Combined, these characteristics of self-efficacy favour personal accomplishment, and reduce stress and vulnerability.
Here, we intersect with the issue of resilience. Resilient people have forged their sense of self efficacy through hardship and have developed the ability to hold their course in order to reach their fundamental objectives, without ever losing their concentration – even though they may feel discouraged at times.
Making the transition to entrepreneur
These studies reveal that a sense of self-efficacy means that the entrepreneur will see opportunities all around.

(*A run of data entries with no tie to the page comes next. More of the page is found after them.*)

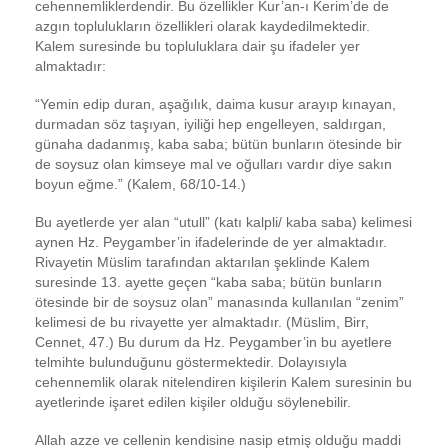
cehennemliklerdendir. Bu özellikler Kur’an-ı Kerim’de de
azgın toplulukların özellikleri olarak kaydedilmektedir.
Kalem suresinde bu topluluklara dair şu ifadeler yer
almaktadır:
“Yemin edip duran, aşağılık, daima kusur arayıp kınayan,
durmadan söz taşıyan, iyiliği hep engelleyen, saldırgan,
günaha dadanmış, kaba saba; bütün bunların ötesinde bir
de soysuz olan kimseye mal ve oğulları vardır diye sakın
boyun eğme.” (Kalem, 68/10-14.)
Bu ayetlerde yer alan “utull” (katı kalpli/ kaba saba) kelimesi
aynen Hz. Peygamber’in ifadelerinde de yer almaktadır.
Rivayetin Müslim tarafından aktarılan şeklinde Kalem
suresinde 13. ayette geçen “kaba saba; bütün bunların
ötesinde bir de soysuz olan” manasında kullanılan “zenim”
kelimesi de bu rivayette yer almaktadır. (Müslim, Birr,
Cennet, 47.) Bu durum da Hz. Peygamber’in bu ayetlere
telmihte bulunduğunu göstermektedir. Dolayısıyla
cehennemlik olarak nitelendiren kişilerin Kalem suresinin bu
ayetlerinde işaret edilen kişiler olduğu söylenebilir.
Allah azze ve cellenin kendisine nasip etmiş olduğu maddi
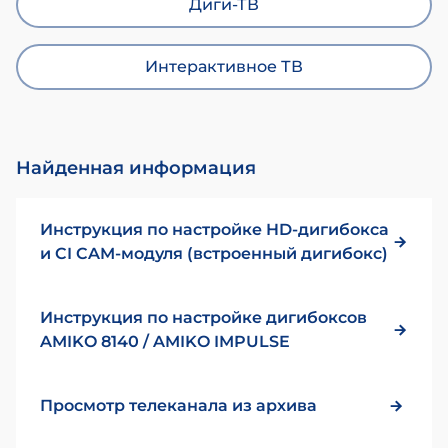
Диги-ТВ
Интерактивное ТВ
Найденная информация
Инструкция по настройке HD-дигибокса
и CI CAM-модуля (встроенный дигибокс)
Инструкция по настройке дигибоксов
AMIKO 8140 / AMIKO IMPULSE
Просмотр телеканала из архива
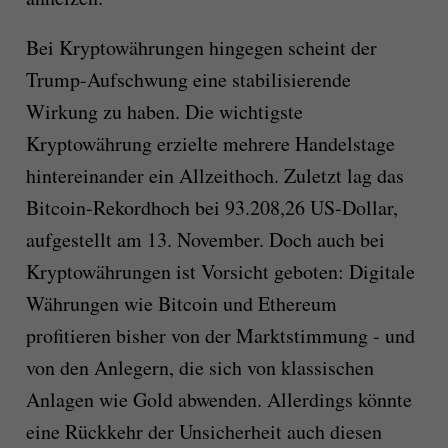
Bei Kryptowährungen hingegen scheint der
Trump-Aufschwung eine stabilisierende
Wirkung zu haben. Die wichtigste
Kryptowährung erzielte mehrere Handelstage
hintereinander ein Allzeithoch. Zuletzt lag das
Bitcoin-Rekordhoch bei 93.208,26 US-Dollar,
aufgestellt am 13. November. Doch auch bei
Kryptowährungen ist Vorsicht geboten: Digitale
Währungen wie Bitcoin und Ethereum
profitieren bisher von der Marktstimmung - und
von den Anlegern, die sich von klassischen
Anlagen wie Gold abwenden. Allerdings könnte
eine Rückkehr der Unsicherheit auch diesen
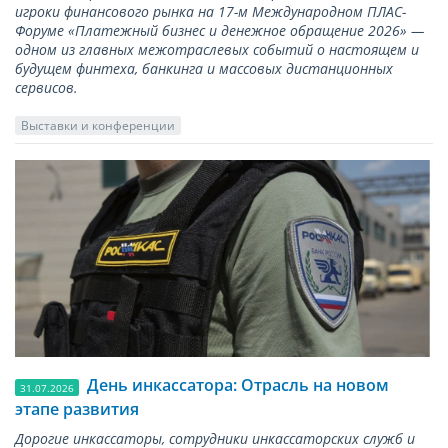
игроки финансового рынка на 17-м Международном ПЛАС-
Форуме «Платежный бизнес и денежное обращение 2026» —
одном из главных межотраслевых событий о настоящем и
будущем финтеха, банкинга и массовых дистанционных
сервисов.
Выставки и конференции
День инкассатора: Отрасль на новом
31.07.2026
этапе развития
Дорогие инкассаторы, сотрудники инкассаторских служб и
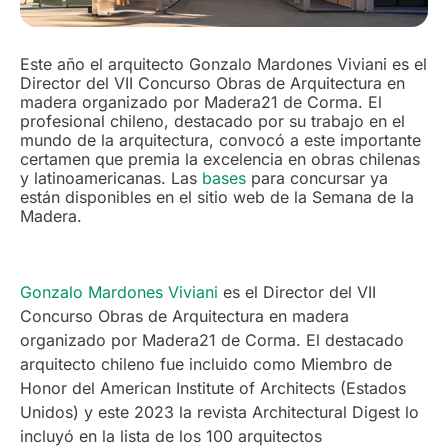
Este año el arquitecto Gonzalo Mardones Viviani es el
Director del VII Concurso Obras de Arquitectura en
madera organizado por Madera21 de Corma. El
profesional chileno, destacado por su trabajo en el
mundo de la arquitectura, convocó a este importante
certamen que premia la excelencia en obras chilenas
y latinoamericanas. Las
bases
para concursar ya
están disponibles en el sitio web de la Semana de la
Madera.
Gonzalo Mardones Viviani
es el Director del VII
Concurso Obras de Arquitectura en madera
organizado por Madera21 de Corma. El destacado
arquitecto chileno fue incluido como Miembro de
Honor del American Institute of Architects (Estados
Unidos) y este 2023 la revista Architectural Digest lo
incluyó en la lista de los 100 arquitectos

Whether or not they decide to create a company will depend on the three following aspects:
- Perceived desirability: the extent to which one is personally attracted to the idea of creating a company. Belief in desirability is twofold: on the one hand there is the belief pertaining to the outcomes of creating one’s own company and those pertaining to the social environment on the other, as Ajzen and later Shapero and Sokol demonstrated. The notion of desirability is also interesting when we consider how well a person will ‘bounce back’ following brutal failure, because it is closely tied in with the recovery of one’s self-esteem.
- Perceived feasibility: This reflects the degree to which the individual is personally capable of creating an organisation.
- The propensity to act: Shapero describes “the propensity to act” as a person’s disposition to act upon their own decisions. Thus, the propensity to act reflects the much deliberated component of intention. Conceptually speaking, this propensity to act depends on both the context, and how the individual perceives their ability to control the consequences of their actions on the environment. This concept is what lies at the heart of intention and seems to nourish the reconstruction process, which occurs by acquiring new talent, experiencing hard times and facing adversity. Someone like Steve Jobs embodies this concept perfectly.